◆ **WHAT YOU SHOULD DO**
An exact transcription of all the data is required, with every image removed.

[Items listed in a dataset]

----------

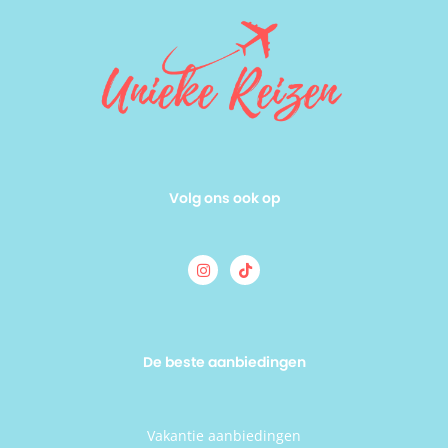
naar een zonvakantie op Gran Canaria in een comfortabele
en luxe omgeving!
Volg ons ook op
De beste aanbiedingen
Vakantie aanbiedingen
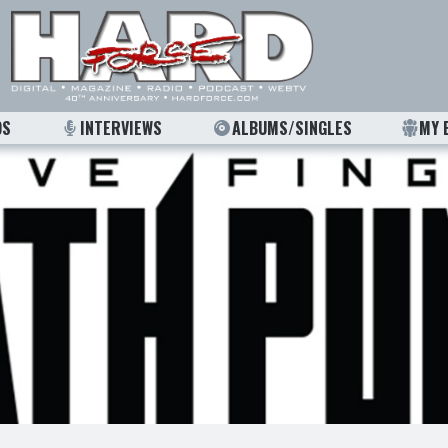
OS
INTERVIEWS
ALBUMS/SINGLES
MY 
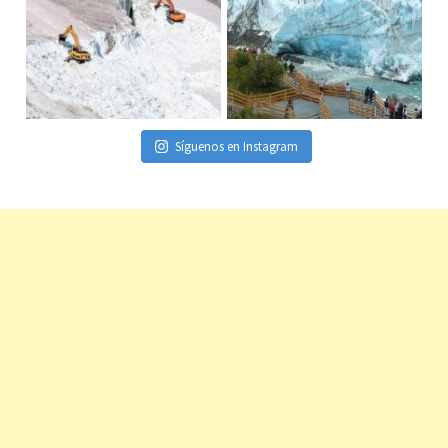
Síguenos en Instagram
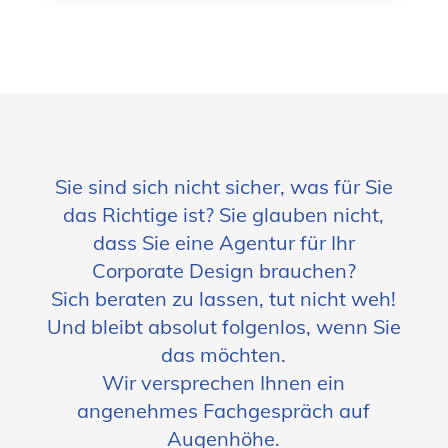
Sie sind sich nicht sicher, was für Sie
das Richtige ist? Sie glauben nicht,
dass Sie eine Agentur für Ihr
Corporate Design brauchen?
Sich beraten zu lassen, tut nicht weh!
Und bleibt absolut folgenlos, wenn Sie
das möchten.
Wir versprechen Ihnen ein
angenehmes Fachgespräch auf
Augenhöhe.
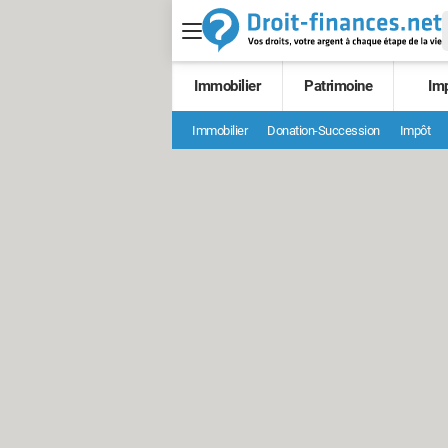
Immobilier
Patrimoine
Im
Immobilier
Donation-Succession
Impôt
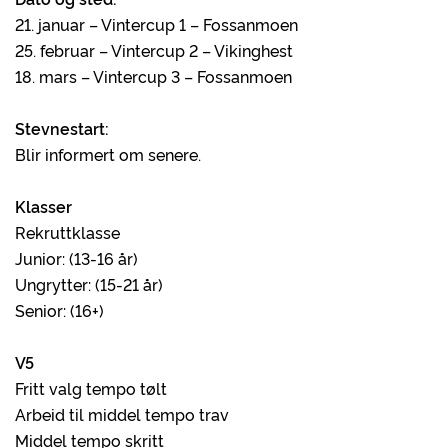
21. januar – Vintercup 1 – Fossanmoen
25. februar – Vintercup 2 – Vikinghest
18. mars – Vintercup 3 – Fossanmoen
Stevnestart:
Blir informert om senere.
Klasser
Rekruttklasse
Junior: (13-16 år)
Ungrytter: (15-21 år)
Senior: (16+)
V5
Fritt valg tempo tølt
Arbeid til middel tempo trav
Middel tempo skritt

----------

◆ **REPLY TO THE EXERCISE**
naar een zonvakantie op Gran Canaria in een comfortabele
en luxe omgeving!
Volg ons ook op
De beste aanbiedingen
Vakantie aanbiedingen
OS
INTERVIEWS
ALBUMS/SINGLES
MY 
Síguenos en Instagram
Sie sind sich nicht sicher, was für Sie
das Richtige ist? Sie glauben nicht,
dass Sie eine Agentur für Ihr
Corporate Design brauchen?
Sich beraten zu lassen, tut nicht weh!
Und bleibt absolut folgenlos, wenn Sie
das möchten.
Wir versprechen Ihnen ein
angenehmes Fachgespräch auf
Augenhöhe.
Immobilier
Patrimoine
Im
Immobilier
Donation-Succession
Impôt
21. januar – Vintercup 1 – Fossanmoen
25. februar – Vintercup 2 – Vikinghest
18. mars – Vintercup 3 – Fossanmoen
Stevnestart:
Blir informert om senere.
Klasser
Rekruttklasse
Junior: (13-16 år)
Ungrytter: (15-21 år)
Senior: (16+)
V5
Fritt valg tempo tølt
Arbeid til middel tempo trav
Middel tempo skritt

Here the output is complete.